Amazon Denseclus Versions Save

Clustering for mixed-type data

v0.2.2

2 months ago

Updated evaluate helper function to do both DBCV and Calinski-Harabasz
Added new Notebook for exploring clustering on SageMaker Jumpstart
Dependency version bumps

v0.2.1

5 months ago

splitting up modules - numerical and categorical have there own files now for future enhancements
changed score method to evaluate ; now scores via DBCV, coverage and return lables
set gpu settings consolidated, now just use_gpu set to False or true
add version file for automated setup

v0.2.0

5 months ago

Summary

Add predict method based on the combine method for ensemble. When ensemble is selected, Denseclus does not combine the umaps, instead it fits clusterer for each UMAP. When predict is called it used approximate_predict in HDSCAN to then vote on the cluster assignment.

Other changes

Change default method from 'contrast' to 'intersection'
Change default distance metric for categoricals to jaccard for later rapids integration
Increase overall test coverage
prediction_data=False for combined UMAPs, True for ensemble
Update examples to reflect changes

v.0.1.2

5 months ago

A few minor tweaks to the library primarily to help with maintenance.

Adding Continuous Deployment CD workflow to directly publish to PyPI when merged into main
Fixed __repr__ and __str__ methods so the don't return the whole fitted dataframe
Fixed coverage runs and made tox a single call

v0.1.1

6 months ago

Adding feature to auto-impute. Will call simple imputation under the hood for both categorical and numerical features.
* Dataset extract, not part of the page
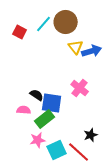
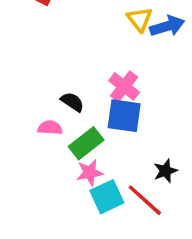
pink cross: (80, 88) -> (124, 86), moved
blue square: (52, 103) -> (124, 116), moved
pink star: (38, 140) -> (90, 173), moved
The user can configure these to non-defaults with keyword arguments.

In addition, updated the HDBSCAN so that parameter search comes first as DenseClus converges to the optimal solution for DBCV. I don't know why.

PS: Really should be semantic version 2 but I am going this route instead.

https://github.com/awslabs/amazon-denseclus/issues/23

v0.1.0

6 months ago

Description of changes:

** New Feature: Configure underlying Algorithms**

Update: Now Supported for Python 3. 11 (and only Python 3.11)

Other Updates

Move to using Ruff for linting
Address some bugs and user warnings in the package code
Update and lint notebooks
Refactor unit tests with fixtures
Update tox, precommit, etc to run on latest Python
Refactor of Makefile to support all above
Better error handling
Update workflows in GHA to remove redudancy
Better issues tracking templates